Aile reisi, o ailenin fertlerini mutlu etmeyi hedef almalıdır. İnsanın mutlu olması her şeyden önce iyi bir din kültürü almasıyla mümkündür. Bu sebeple aile reisi idaresi altındakilere öğrenilmesi farz olan bilgileri öğretmeli ve böylece onları -âyet-i kerîmede belirtildiği üzere- yakıtı insanlar ve taşlar olan cehennem ateşinden korumalıdır. Sonra onları en iyi şekilde yedirip giydirmeli, en iyi meskenlerde yaşatmaya gayret etmeli ve onların birbirleriyle iyi geçinmelerini sağlamalıdır.

Bir kadın kocasına karşı sorumlu olduğunu düşünerek evini imkânları ölçüsünde en güzel şekilde tanzim etmeli, kocasının haklarını korumalı, malını israf etmemeli ve ona her türlü ihânetten sakınmalıdır. Onun önemli bir görevi de çocuklarını iyi bir insan ve iyi bir Müslüman olarak yetiştirmeye çalışmak, bilgi, görgü, eğitim ve öğretimleriyle ilgilenmektir.

Hadîs-i şerîfte buyrulur ki; “Bir hizmetkar veya bir işçi,yanında çalıştığı kimsenin malından, canından sorumludur ve çobanıdır

Kendi idâresine bırakılan şeylerin  hepsi kendisine bir emanet olduğunu bilmeli ve onları gözü gibi korumalıdır.

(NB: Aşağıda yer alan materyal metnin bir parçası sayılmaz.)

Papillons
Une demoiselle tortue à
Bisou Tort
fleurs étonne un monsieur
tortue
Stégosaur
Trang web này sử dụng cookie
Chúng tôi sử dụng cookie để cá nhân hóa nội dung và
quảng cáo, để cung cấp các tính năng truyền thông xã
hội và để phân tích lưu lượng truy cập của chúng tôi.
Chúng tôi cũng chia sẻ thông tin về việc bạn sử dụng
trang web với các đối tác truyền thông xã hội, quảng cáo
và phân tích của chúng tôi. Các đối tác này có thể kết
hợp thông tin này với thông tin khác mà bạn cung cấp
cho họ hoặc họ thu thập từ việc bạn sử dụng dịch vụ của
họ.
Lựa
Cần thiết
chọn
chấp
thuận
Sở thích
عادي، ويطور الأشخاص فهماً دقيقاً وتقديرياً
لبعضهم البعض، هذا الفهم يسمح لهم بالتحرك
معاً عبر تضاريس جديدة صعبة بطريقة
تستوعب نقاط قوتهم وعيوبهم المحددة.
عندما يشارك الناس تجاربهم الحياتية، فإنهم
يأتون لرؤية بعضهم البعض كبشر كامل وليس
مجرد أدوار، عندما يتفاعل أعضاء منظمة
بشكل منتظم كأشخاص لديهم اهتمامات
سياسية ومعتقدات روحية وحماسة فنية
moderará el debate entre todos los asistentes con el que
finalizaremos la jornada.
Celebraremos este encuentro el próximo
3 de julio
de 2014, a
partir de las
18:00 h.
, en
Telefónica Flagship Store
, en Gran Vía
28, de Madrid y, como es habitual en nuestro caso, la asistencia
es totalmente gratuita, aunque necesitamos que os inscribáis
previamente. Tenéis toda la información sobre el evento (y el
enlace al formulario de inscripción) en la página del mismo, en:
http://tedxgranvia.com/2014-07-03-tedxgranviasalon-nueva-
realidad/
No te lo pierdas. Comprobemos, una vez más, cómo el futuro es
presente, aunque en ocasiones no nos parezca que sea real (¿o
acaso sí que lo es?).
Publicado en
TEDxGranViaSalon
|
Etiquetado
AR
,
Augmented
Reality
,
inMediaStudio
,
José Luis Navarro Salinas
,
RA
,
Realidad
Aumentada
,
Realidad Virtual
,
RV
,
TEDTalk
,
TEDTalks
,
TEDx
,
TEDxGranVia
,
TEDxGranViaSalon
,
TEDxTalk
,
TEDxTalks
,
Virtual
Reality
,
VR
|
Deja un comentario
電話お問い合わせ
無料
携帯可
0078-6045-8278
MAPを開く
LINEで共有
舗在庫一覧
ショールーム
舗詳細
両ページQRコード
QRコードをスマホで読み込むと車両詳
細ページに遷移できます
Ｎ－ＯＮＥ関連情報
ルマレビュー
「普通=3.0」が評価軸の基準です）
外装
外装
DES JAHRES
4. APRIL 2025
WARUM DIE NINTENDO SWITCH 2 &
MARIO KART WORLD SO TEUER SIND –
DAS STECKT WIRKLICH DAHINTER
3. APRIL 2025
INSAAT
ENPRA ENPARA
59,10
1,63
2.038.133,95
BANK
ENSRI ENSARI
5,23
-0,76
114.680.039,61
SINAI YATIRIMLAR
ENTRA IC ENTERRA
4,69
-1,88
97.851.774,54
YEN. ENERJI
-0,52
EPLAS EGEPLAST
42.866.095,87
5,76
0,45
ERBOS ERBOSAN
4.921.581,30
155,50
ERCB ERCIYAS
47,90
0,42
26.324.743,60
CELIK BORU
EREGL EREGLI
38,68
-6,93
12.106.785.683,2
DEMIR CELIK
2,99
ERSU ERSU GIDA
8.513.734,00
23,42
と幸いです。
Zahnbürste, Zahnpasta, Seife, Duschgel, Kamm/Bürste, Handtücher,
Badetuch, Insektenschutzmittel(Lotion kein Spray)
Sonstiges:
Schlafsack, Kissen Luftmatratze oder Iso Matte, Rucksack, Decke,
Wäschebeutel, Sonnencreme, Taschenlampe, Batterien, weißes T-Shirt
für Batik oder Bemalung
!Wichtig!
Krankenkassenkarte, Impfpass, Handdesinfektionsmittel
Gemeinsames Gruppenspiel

Görevi icabı yapması istenen işleri de kusursuz şekilde eksiksiz yapmaya gayret etmelidir.

Başka bir hadiste ise bir evlat,

babasının malının çobanıdır ve onu gözetmek zorundadır. Babamın malıdır diye istediği gibi çalıp çırpmaya, saçıp savurmaya hakkı ve yetkisi yoktur. O da yaptıklarının hesabını Allah’a verecektir.

Bu ölçüye göre İslam dininin emrine göre herkes etrafındakilere karşı sorumludur. Arkadaş arkadaşa, esnaf müşterisine, öğretmen öğrencisine, memur iş güç sahibi olarak karşısına çıkan kimselere karşı sorumludur. Hatta insan, kendisine birer Allah emaneti olarak verilen vücudundaki organlardan sorumludur. Gücünü, kuvvetini, gençliğini ve enerjisini nerede harcadığının hesabını verecektir.

Kısaca ifade etmek gerekirse, devlet başkanından hamala varıncaya kadar herkes, işinden ve yaptığı görevinden sorumludur.

Yarın mahşer gününde herkes yani amir memur ve idareciler önderleriyle idare edicileriyle birlikte hesaba çekileceklerdir.

Değerli dostlarım:” herkes hesaba çekilmeden hesabını yapsın.!

Cenabı hak Kur’an-ı Kerim’de Abese süresi 33-36.ayetlerinde

Kıyamet günü kulakları sağır eden o ses geldiğinde, İşte o dehşetli günde  kişi kardeşinden, annesinden, babasından, eşinden ve çocuklarından kaçar.

Ne demişler.! Boynuzsuz koyunun boynuzlu koyun’dan hakkını aldığı gün ve dünyada iyi veya kötü yönden yapıp ettiklerinin hepsinin hesabının  tartıya vurulduğu gündür.

Ben”DENİZ’ derim ki.! Hesabınız yapılmadan hesabinizi yapmalısınız, yoksa o gün çok Çetin olacaktır.